■ Page-level text extractions
····················
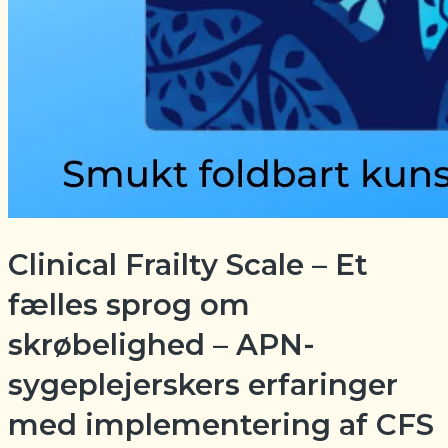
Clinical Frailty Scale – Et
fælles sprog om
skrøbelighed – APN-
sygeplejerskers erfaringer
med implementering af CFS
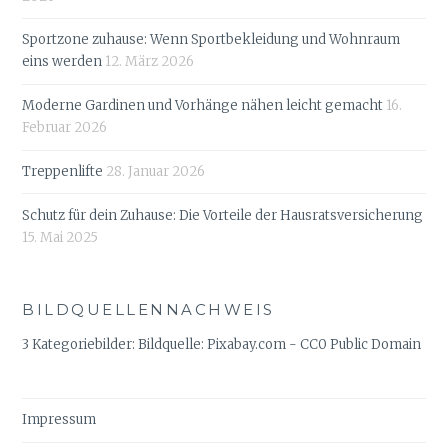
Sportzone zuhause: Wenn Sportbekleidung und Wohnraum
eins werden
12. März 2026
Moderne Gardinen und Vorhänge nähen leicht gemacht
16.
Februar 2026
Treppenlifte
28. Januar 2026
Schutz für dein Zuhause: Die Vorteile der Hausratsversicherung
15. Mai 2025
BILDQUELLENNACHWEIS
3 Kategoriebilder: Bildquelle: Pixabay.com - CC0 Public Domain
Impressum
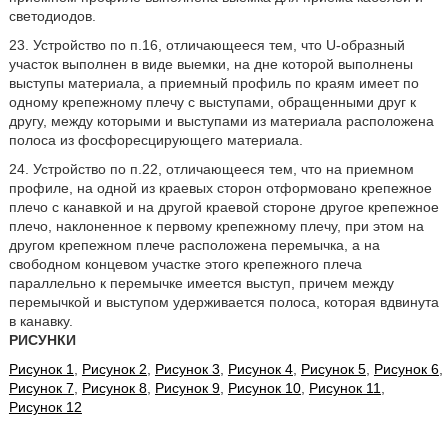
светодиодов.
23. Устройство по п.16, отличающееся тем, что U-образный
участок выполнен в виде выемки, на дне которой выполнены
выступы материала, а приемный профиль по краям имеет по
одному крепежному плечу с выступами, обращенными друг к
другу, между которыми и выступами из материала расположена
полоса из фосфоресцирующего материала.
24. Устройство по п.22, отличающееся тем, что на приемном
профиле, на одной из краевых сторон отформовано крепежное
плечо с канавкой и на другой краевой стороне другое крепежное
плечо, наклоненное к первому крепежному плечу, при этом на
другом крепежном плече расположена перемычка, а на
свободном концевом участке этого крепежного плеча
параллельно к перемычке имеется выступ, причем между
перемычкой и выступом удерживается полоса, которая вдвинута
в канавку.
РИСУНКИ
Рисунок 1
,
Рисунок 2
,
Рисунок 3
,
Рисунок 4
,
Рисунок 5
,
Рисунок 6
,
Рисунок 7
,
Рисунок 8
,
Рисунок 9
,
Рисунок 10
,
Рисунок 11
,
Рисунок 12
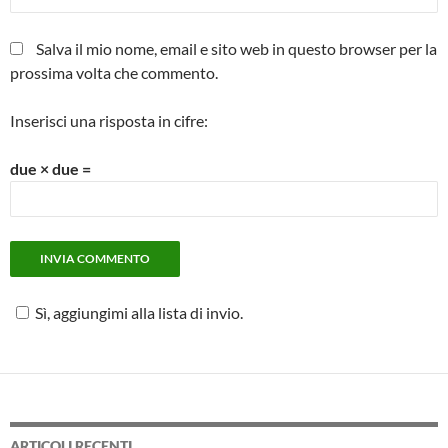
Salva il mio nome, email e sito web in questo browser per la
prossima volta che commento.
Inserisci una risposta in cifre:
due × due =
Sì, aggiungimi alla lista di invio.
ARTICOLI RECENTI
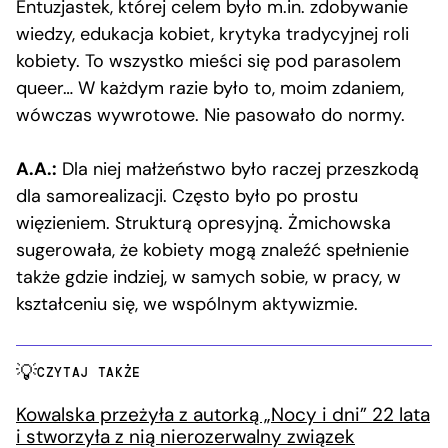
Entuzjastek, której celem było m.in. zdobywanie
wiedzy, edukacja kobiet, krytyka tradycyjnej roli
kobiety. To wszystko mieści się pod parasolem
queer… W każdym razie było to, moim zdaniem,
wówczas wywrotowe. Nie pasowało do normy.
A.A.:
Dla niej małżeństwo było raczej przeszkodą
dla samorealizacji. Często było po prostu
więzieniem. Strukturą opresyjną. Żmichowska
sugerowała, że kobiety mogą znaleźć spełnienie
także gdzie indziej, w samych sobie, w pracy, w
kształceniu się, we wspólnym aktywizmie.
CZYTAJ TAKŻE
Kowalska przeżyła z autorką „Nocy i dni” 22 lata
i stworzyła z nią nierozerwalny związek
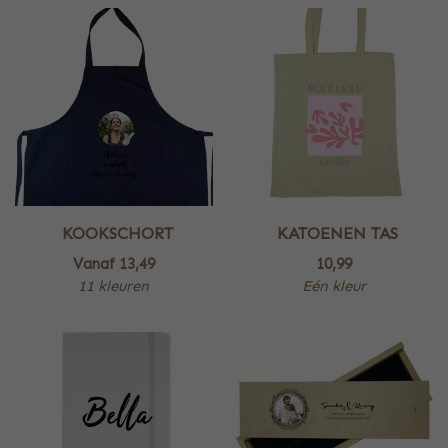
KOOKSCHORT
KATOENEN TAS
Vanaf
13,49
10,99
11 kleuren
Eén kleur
····················
■ Your assignment
Leave out every picture and copy the rest of the records exactly.

■ Response area
Clinical Frailty Scale – Et
fælles sprog om
skrøbelighed – APN-
sygeplejerskers erfaringer
med implementering af CFS
Sportzone zuhause: Wenn Sportbekleidung und Wohnraum
eins werden
12. März 2026
Moderne Gardinen und Vorhänge nähen leicht gemacht
16.
Februar 2026
Treppenlifte
28. Januar 2026
Schutz für dein Zuhause: Die Vorteile der Hausratsversicherung
15. Mai 2025
BILDQUELLENNACHWEIS
3 Kategoriebilder: Bildquelle: Pixabay.com - CC0 Public Domain
Impressum
светодиодов.
23. Устройство по п.16, отличающееся тем, что U-образный
участок выполнен в виде выемки, на дне которой выполнены
выступы материала, а приемный профиль по краям имеет по
одному крепежному плечу с выступами, обращенными друг к
другу, между которыми и выступами из материала расположена
полоса из фосфоресцирующего материала.
24. Устройство по п.22, отличающееся тем, что на приемном
профиле, на одной из краевых сторон отформовано крепежное
плечо с канавкой и на другой краевой стороне другое крепежное
плечо, наклоненное к первому крепежному плечу, при этом на
другом крепежном плече расположена перемычка, а на
свободном концевом участке этого крепежного плеча
параллельно к перемычке имеется выступ, причем между
перемычкой и выступом удерживается полоса, которая вдвинута
в канавку.
РИСУНКИ
Рисунок 1
,
Рисунок 2
,
Рисунок 3
,
Рисунок 4
,
Рисунок 5
,
Рисунок 6
,
Рисунок 7
,
Рисунок 8
,
Рисунок 9
,
Рисунок 10
,
Рисунок 11
,
Рисунок 12
Salva il mio nome, email e sito web in questo browser per la
prossima volta che commento.
Inserisci una risposta in cifre:
due × due =
Sì, aggiungimi alla lista di invio.
ARTICOLI RECENTI
Entuzjastek, której celem było m.in. zdobywanie
wiedzy, edukacja kobiet, krytyka tradycyjnej roli
kobiety. To wszystko mieści się pod parasolem
queer… W każdym razie było to, moim zdaniem,
wówczas wywrotowe. Nie pasowało do normy.
A.A.:
Dla niej małżeństwo było raczej przeszkodą
dla samorealizacji. Często było po prostu
więzieniem. Strukturą opresyjną. Żmichowska
sugerowała, że kobiety mogą znaleźć spełnienie
także gdzie indziej, w samych sobie, w pracy, w
kształceniu się, we wspólnym aktywizmie.
CZYTAJ TAKŻE
Kowalska przeżyła z autorką „Nocy i dni” 22 lata
i stworzyła z nią nierozerwalny związek
KOOKSCHORT
KATOENEN TAS
Vanaf
13,49
10,99
11 kleuren
Eén kleur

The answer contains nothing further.